The vote was widely criticized Wednesday in social media posts, and Trakas was condemned as a conservative turncoat trying to limit freedoms. Hundreds of county residents have picketed Page’s house and the county government building in Clayton this week to demand the resumption of games and tournaments in some youth sports, including high school football, which remain banned under Page.

Page has said that it is not safe to resume some sports that involve high frequency of contact between athletes, and that state and local laws give the executive authority to make decisions.

Had Trakas supported the bills, and given the council the ability to end the county’s state of emergency, games and tournaments might have resumed soon.

Trakas, a lawyer, said in an interview on Wednesday that he was right to defeat defective bills. He said he wanted to limit the county executive’s authority as much as the other Republicans, and planned to introduce legislation next week that would be on more solid legal ground.

Reaction from Republicans was harsh. Jean Evans, executive director of the Missouri GOP, tweeted: “Trakas voted with the Dems?”

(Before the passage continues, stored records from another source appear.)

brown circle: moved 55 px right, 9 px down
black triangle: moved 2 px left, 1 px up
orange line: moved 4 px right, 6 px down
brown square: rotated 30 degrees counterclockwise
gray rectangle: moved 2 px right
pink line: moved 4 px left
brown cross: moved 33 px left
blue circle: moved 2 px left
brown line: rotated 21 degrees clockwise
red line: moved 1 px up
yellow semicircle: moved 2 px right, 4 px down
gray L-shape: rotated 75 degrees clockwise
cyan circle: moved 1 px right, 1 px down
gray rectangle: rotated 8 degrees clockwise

“They are working so hard to protect Sam Page, it’s not funny,” Rene Artman, chairwoman of the Republican Central Committee of St. Louis County, said on the Marc Cox show on KFTK 97.1 FM. Her husband, Tony Artman, is the legislative aid to Fitch. “And we have one member switch to the other side. I am so mad!”

Trakas, nearing the end of his first four-year term, is facing another conservative challenger in Democrat Bob Burns, of south St. Louis County.

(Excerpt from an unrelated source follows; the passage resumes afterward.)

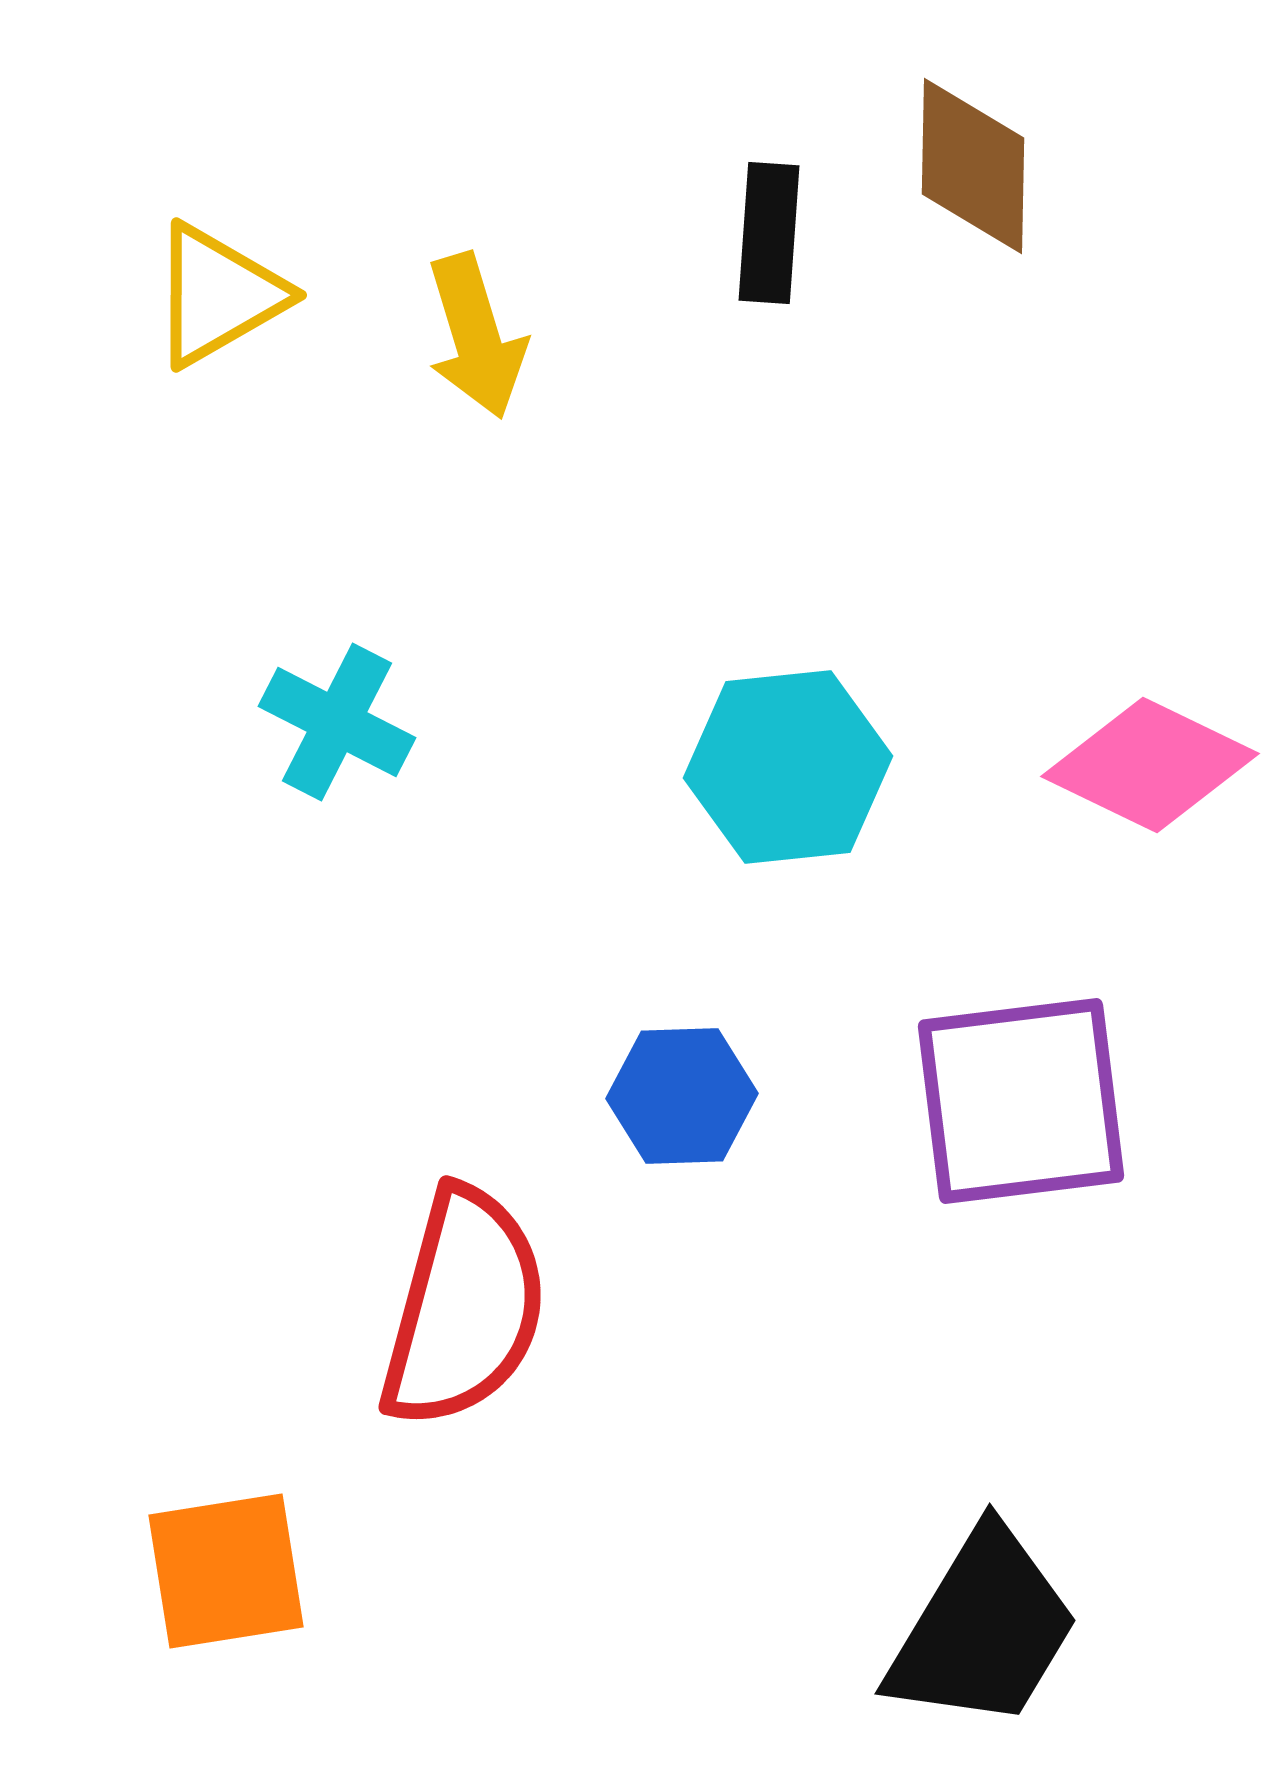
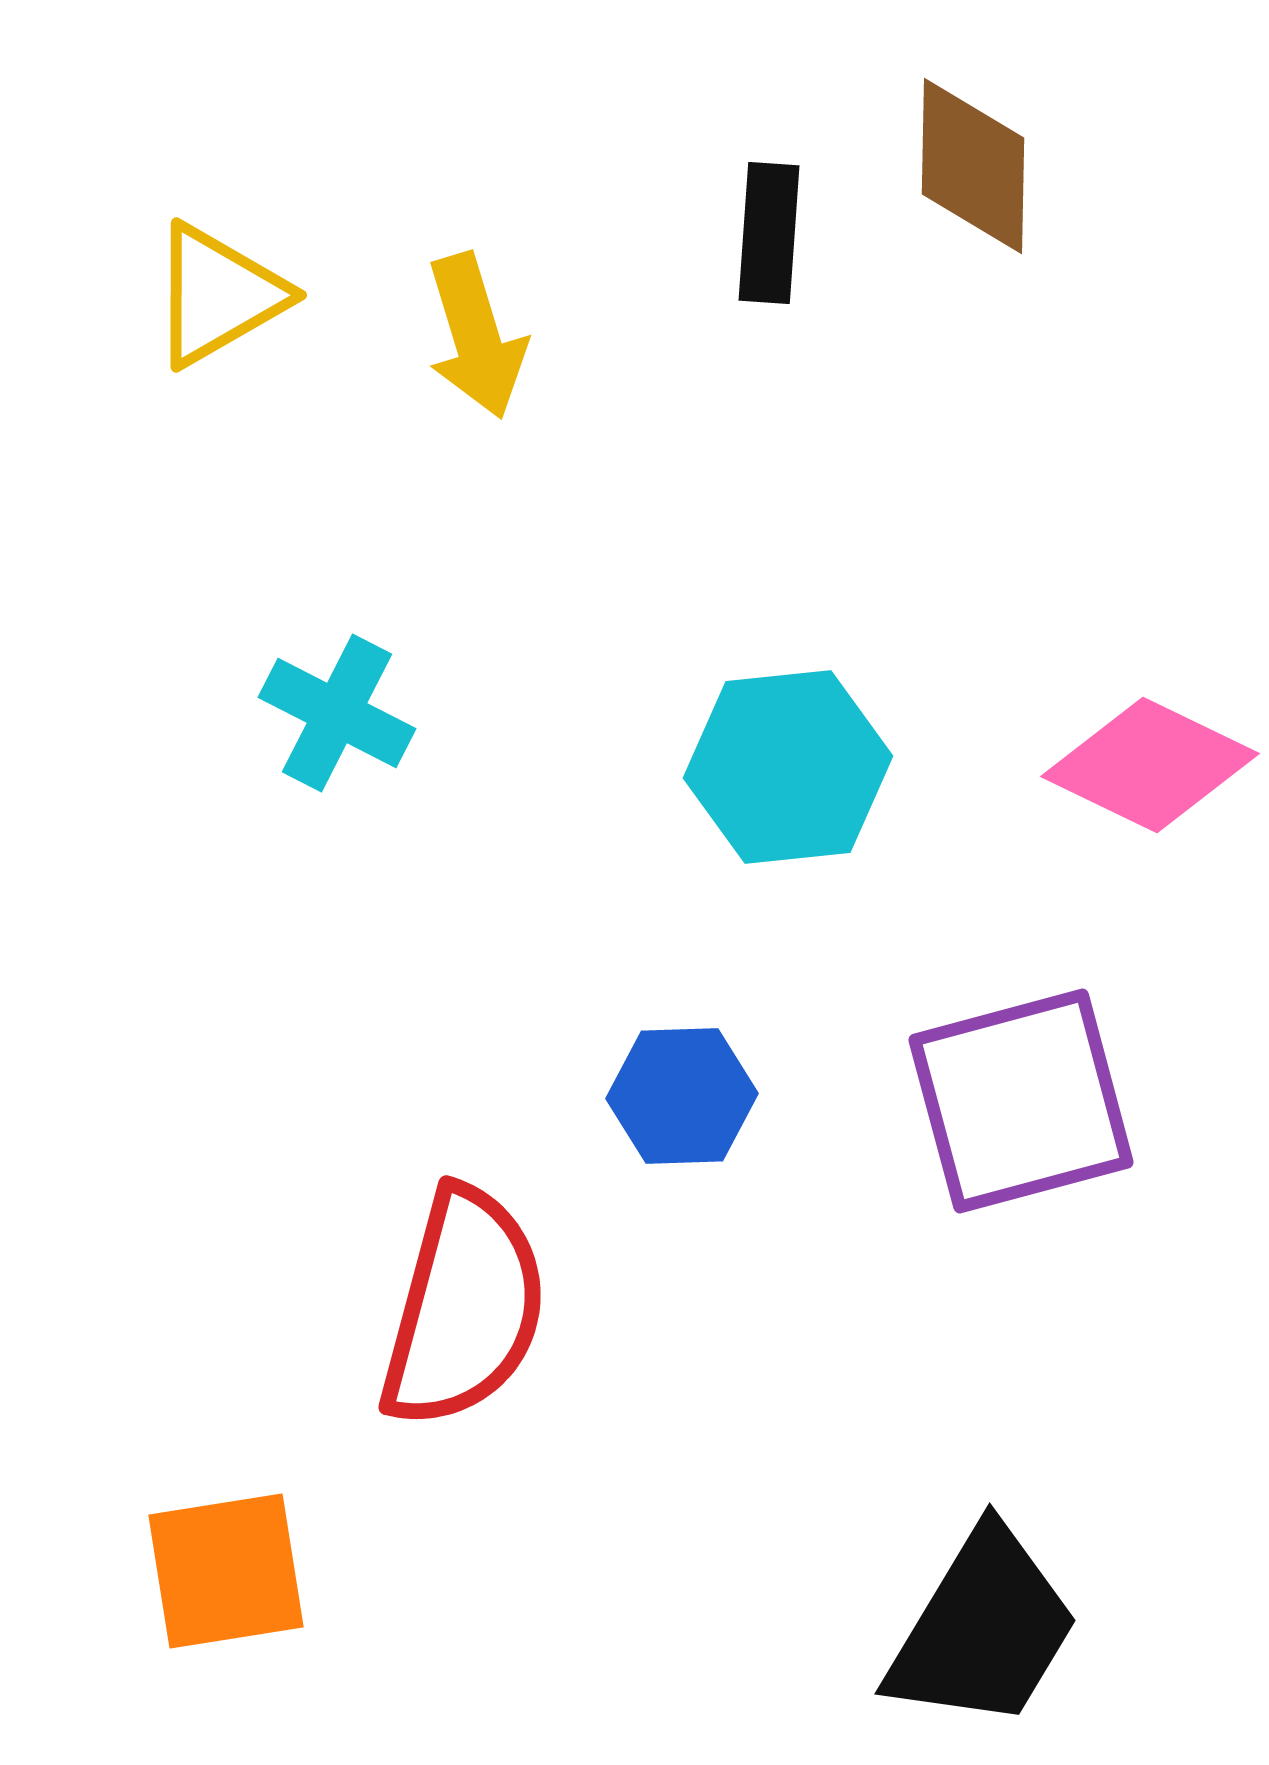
cyan cross: moved 9 px up
purple square: rotated 8 degrees counterclockwise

Burns, a term-limited state representative, said he found Trakas’ vote “unbelievable.”

He said, “The council is not listening to the people, and that’s why (Days) went over and voted with Fitch and Harder.”

Fitch on Wednesday accused Trakas of plotting with Page and his three Democratic allies on the council to kill the bills. He said it appeared Trakas had forged a bond with Page during their battles with former County Executive Steve Stenger. He noted that a planning document from the time Page’s transition leaked online earlier this summer revealed that Trakas had been considered as director of the county jail. “It’s difficult for Ernie to be critical of what he’s doing.”

Fitch said Trakas had told him and Harder over the weekend that he would support the bills. But just before the council’s regular Tuesday meeting, Orwick issued her legal opinion about the bills. At the time of the vote, Trakas cited the Orwick opinion as the reason he couldn’t support them.

Fitch said it appeared Trakas already knew about the Orwick opinion because of how quickly he digested it before the vote.

Trakas responded in an interview: “Wrong, wrong, wrong.” He said he got the opinion at the same time as all his colleagues. Fitch “doesn’t know the facts,” he said. He also said he never agreed to support their bills. “What I told him and Harder was I’d support the measure as long as it was legally sufficient and enforceable.”

Trakas said he was writing bills next week that would accomplish what Fitch and Harder wanted — limits on the scope and duration of emergency orders — but which would not violate the county charter.

Fitch wrote that “any new legislation he proposes will include delays (and) verbal gymnastics that will do nothing to provide oversight” of Page.